(RECORDS PROVIDED Opens)
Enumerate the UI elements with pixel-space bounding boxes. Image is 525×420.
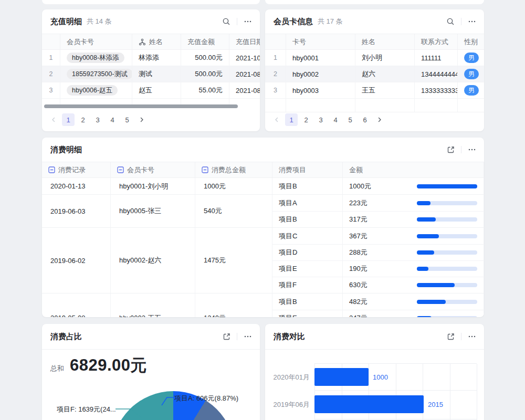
pagination-page-2[interactable]: 2 [77, 113, 89, 126]
consume-date-cell: 2019-06-03 [42, 195, 111, 227]
pagination-page-4[interactable]: 4 [329, 113, 342, 126]
search-icon[interactable] [445, 16, 456, 27]
more-menu-icon[interactable] [242, 331, 254, 342]
amount-cell: 482元 [343, 293, 484, 310]
pagination-page-3[interactable]: 3 [91, 113, 104, 126]
divider [237, 333, 237, 340]
consumption-item-row[interactable]: 项目C367元 [272, 228, 484, 244]
member-record-count: 共 17 条 [318, 17, 343, 26]
pagination-page-5[interactable]: 5 [344, 113, 356, 126]
consumption-item-row[interactable]: 项目D288元 [272, 244, 484, 260]
open-fullscreen-icon[interactable] [445, 331, 456, 342]
member-card-cell: hby0003-王五 [111, 293, 195, 317]
recharge-card-header: 充值明细 共 14 条 [42, 9, 260, 34]
column-header-index [42, 34, 60, 49]
column-header-联系方式[interactable]: 联系方式 [415, 34, 458, 49]
pagination-page-3[interactable]: 3 [314, 113, 327, 126]
column-header-姓名[interactable]: 姓名 [355, 34, 415, 49]
amount-bar-fill [417, 201, 430, 205]
amount-bar-track [417, 217, 477, 222]
column-header-消费记录[interactable]: 消费记录 [42, 162, 111, 177]
column-header-label: 性别 [464, 37, 478, 47]
row-index: 3 [42, 82, 60, 98]
consumption-items: 项目B482元项目E247元 [272, 293, 484, 317]
amount-value: 247元 [349, 313, 368, 317]
pie-total-label: 总和 [50, 364, 64, 373]
consumption-item-row[interactable]: 项目E190元 [272, 260, 484, 277]
member-card-actions [445, 9, 478, 34]
pagination-prev-icon[interactable] [270, 113, 283, 126]
consumption-item-row[interactable]: 项目B1000元 [272, 178, 484, 194]
table-row[interactable]: 3hby0006-赵五赵五55.00元2021-08 [42, 82, 260, 99]
amount-bar-fill [417, 217, 436, 222]
recharge-pagination: 12345 [47, 113, 148, 126]
amount-bar-track [417, 283, 477, 287]
consumption-items: 项目B1000元 [272, 178, 484, 194]
amount-value: 630元 [349, 280, 368, 290]
bar-2020年01月[interactable] [314, 368, 369, 386]
table-row[interactable]: 218559273500-测试测试500.00元2021-08 [42, 66, 260, 82]
column-header-卡号[interactable]: 卡号 [286, 34, 355, 49]
consumption-group-row[interactable]: 2020-01-13hby0001-刘小明1000元项目B1000元 [42, 178, 484, 195]
bar-2019年06月[interactable] [314, 395, 424, 413]
pagination-prev-icon[interactable] [47, 113, 60, 126]
consumption-group-row[interactable]: 2019-06-02hby0002-赵六1475元项目C367元项目D288元项… [42, 228, 484, 293]
more-menu-icon[interactable] [466, 144, 478, 155]
gridline [314, 390, 477, 391]
column-header-姓名[interactable]: 姓名 [132, 34, 181, 49]
search-icon[interactable] [220, 16, 232, 27]
collapse-group-icon[interactable] [202, 166, 208, 173]
project-cell: 项目C [272, 228, 343, 244]
member-card-info-card: 会员卡信息 共 17 条 卡号姓名联系方式性别1hby0001刘小明111111… [265, 9, 484, 131]
table-row[interactable]: 2hby0002赵六13444444444男 [265, 66, 484, 82]
amount-bar-track [417, 300, 477, 304]
amount-value: 367元 [349, 232, 368, 241]
more-menu-icon[interactable] [242, 16, 254, 27]
consumption-items: 项目A223元项目B317元 [272, 195, 484, 227]
more-menu-icon[interactable] [466, 16, 478, 27]
column-header-会员卡号[interactable]: 会员卡号 [60, 34, 132, 49]
column-header-充值日期[interactable]: 充值日期 [229, 34, 260, 49]
table-row[interactable]: 3hby0003王五13333333333男 [265, 82, 484, 99]
pagination-next-icon[interactable] [373, 113, 386, 126]
bar-card-actions [445, 324, 478, 349]
pagination-page-6[interactable]: 6 [359, 113, 371, 126]
pie-label-a: 项目A: 606元(8.87%) [174, 394, 238, 403]
more-menu-icon[interactable] [466, 331, 478, 342]
pagination-page-5[interactable]: 5 [121, 113, 133, 126]
column-header-index [265, 34, 286, 49]
bar-card-header: 消费对比 [265, 324, 484, 350]
open-fullscreen-icon[interactable] [445, 144, 456, 155]
collapse-group-icon[interactable] [117, 166, 124, 173]
gender-badge: 男 [458, 50, 484, 66]
recharge-amount-cell: 500.00元 [181, 50, 229, 66]
empty-cell [286, 99, 355, 112]
amount-bar-fill [417, 267, 428, 271]
pagination-page-1[interactable]: 1 [62, 113, 75, 126]
pagination-next-icon[interactable] [135, 113, 148, 126]
column-header-性别[interactable]: 性别 [458, 34, 484, 49]
consumption-item-row[interactable]: 项目F630元 [272, 277, 484, 293]
column-header-消费总金额[interactable]: 消费总金额 [195, 162, 272, 177]
consumption-group-row[interactable]: 2019-05-08hby0003-王五1240元项目B482元项目E247元 [42, 293, 484, 317]
column-header-消费项目[interactable]: 消费项目 [272, 162, 343, 177]
table-row[interactable]: 1hby0008-林添添林添添500.00元2021-10 [42, 50, 260, 66]
column-header-充值金额[interactable]: 充值金额 [181, 34, 229, 49]
consumption-group-row[interactable]: 2019-06-03hby0005-张三540元项目A223元项目B317元 [42, 195, 484, 228]
pagination-page-2[interactable]: 2 [300, 113, 312, 126]
horizontal-scrollbar-thumb[interactable] [44, 104, 238, 108]
open-fullscreen-icon[interactable] [220, 331, 232, 342]
consumption-item-row[interactable]: 项目B482元 [272, 293, 484, 310]
column-header-金额[interactable]: 金额 [343, 162, 484, 177]
consumption-item-row[interactable]: 项目E247元 [272, 310, 484, 317]
table-row[interactable]: 1hby0001刘小明111111男 [265, 50, 484, 66]
collapse-group-icon[interactable] [48, 166, 55, 173]
consumption-item-row[interactable]: 项目B317元 [272, 211, 484, 227]
project-cell: 项目B [272, 293, 343, 310]
column-header-会员卡号[interactable]: 会员卡号 [111, 162, 195, 177]
amount-bar-track [417, 250, 477, 255]
table-body: 1hby0001刘小明111111男2hby0002赵六13444444444男… [265, 50, 484, 99]
pagination-page-4[interactable]: 4 [106, 113, 119, 126]
pagination-page-1[interactable]: 1 [285, 113, 298, 126]
consumption-item-row[interactable]: 项目A223元 [272, 195, 484, 211]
(RECORDS PROVIDED Closes)
REQUIREMENT. Find every line in the records above that holds the word "menu", and copy each one.

SOLUTION TO THE EXERCISE.
more-menu-icon[interactable] [242, 331, 254, 342]
more-menu-icon[interactable] [466, 144, 478, 155]
more-menu-icon[interactable] [242, 16, 254, 27]
more-menu-icon[interactable] [466, 16, 478, 27]
more-menu-icon[interactable] [466, 331, 478, 342]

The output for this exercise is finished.